When 5G rolls out in earnest around the end of the decade, U.S. wireless carriers will be waiting at the front of the technology curve to accept the throngs of consumers ready to embrace an era of communication that will see speeds 10 to 100 times faster than what's currently available. AT&T has joined Verizon in stepping in front of that curve.
There's a framework for its definition, but coalitions of telecom companies and regulators are still working on the specifics of what 5G exactly is so that it can be properly standardized. That's much of the reason companies such as AT&T and Verizon are starting work now.
Verizon started exploring 5G last year, and now AT&T has announced that it plans to start developing 4G's successor during Q2 of this year.
AT&T will collaborate with Intel and Ericsson on lab testing and then move to a field test in Austin, Texas, where it hopes to have fixed points that deliver 5G before 2016 comes to a close.
The company's field trials will be critical in "rapid and wide-scale adoption" of the technology, stated Arun Bansal, Ericsson's senior vice president and head of Business Unit Radio.
"5G will impact the entire mobile network - from devices to access and core to cloud - and open up exciting new IoT applications for consumers and industry, so Ericsson is enabling AT&T to move beyond 5G lab tests to gain a greater understanding of 5G's potential in their own network environments and markets," Bansal says.
What Is 5G?
It's whatever comes after 4G - that's the simple answer. Countries have developed their own definitions of 5G, but there has yet to be any global consensus on what it means.
5G is the fifth generation of wireless technology and there are several promising concepts for what methods should, or will, constitute it.
One of the most promising methods of delivering 5G wireless is a combination of MIMO and carrier aggregation. MIMO (Multiple Input Multiple Output) moderates traffic to ensure that data flows efficiently, while carrier aggregation combines several streams of data between endpoints: servers and mobile devices.
The results of the combination of technologies are ultra-low latency connections and average speeds that are 50 times faster than the fastest 4G LTE deployments currently available.
What Can We Do With 5G?
5G will deliver on the promise of superfast speeds, allowing consumers and businesses to move deeper into the cloud.
When a connection to a cloud account with infinite space is just as fast as the transfer speeds of a local storage, which is finite, it's not much of a decision to decide where to store data. And with local storage much less of a priority, 5G devices will be significantly slimmer than their predecessors.
There are also the raw download speeds that should connect more people to 4K content and other massive data types.
While the aforementioned benefits of 5G may seem the most tangible, it also promises to bring to reality some technologies that still seem to be a decade or more away in many consumers' minds.
5G will deliver the super-low latency needed to power virtual reality experiences, self-driving cars, smarter city grids, robotics and more. Latency, the time it takes between a query and a response, will be critical to each of the aforementioned technologies.

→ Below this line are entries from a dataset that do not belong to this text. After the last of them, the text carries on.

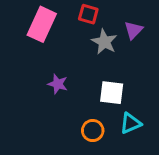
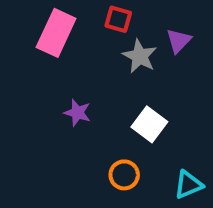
white square: (112, 93) -> (149, 124), turned 30
cyan triangle: (131, 123) -> (188, 185), moved

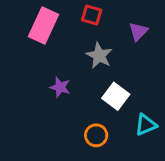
gray star: (140, 56) -> (99, 56), moved
cyan triangle: (188, 185) -> (146, 125), moved

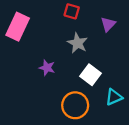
pink rectangle: (43, 25) -> (18, 27), moved
orange circle: (96, 135) -> (75, 105), size x1.5

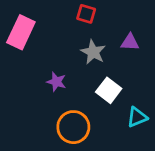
purple triangle: (108, 24) -> (130, 42), moved, turned 49
orange circle: (75, 105) -> (73, 127), moved

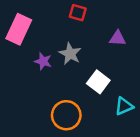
gray star: (93, 52) -> (70, 54), moved
purple star: (56, 82) -> (43, 61), moved

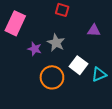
cyan triangle: (124, 106) -> (99, 74), moved
orange circle: (66, 115) -> (52, 77), moved

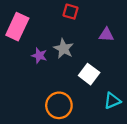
cyan triangle: (99, 74) -> (112, 101), moved
orange circle: (52, 77) -> (59, 105), moved

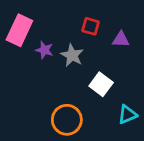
red square: (71, 12) -> (91, 26), moved
purple star: (39, 56) -> (44, 50), moved

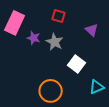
red square: (91, 26) -> (59, 16), moved
purple triangle: (121, 39) -> (92, 30), turned 40

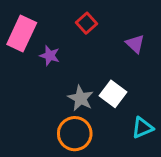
red square: (59, 16) -> (86, 23), turned 32
gray star: (55, 42) -> (81, 98), moved

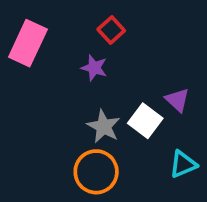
purple triangle: (135, 44) -> (177, 100), moved
purple star: (50, 56) -> (94, 68), moved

Without the ultra-low latency 5G promises, self-driving cars and robots may not be able to make split-second decisions based on new information. Just imagine timber falling off a truck in front of a self-driving car.
"These technologies will be immersive, pervasive and responsive to customers," John Donovan, chief strategy officer and Group President, AT&T Technology and Operations. "5G will help make them a reality. 5G will reach its full potential because we will build it on a software-centric architecture that can adapt quickly to new demands and give customers more control of their network services."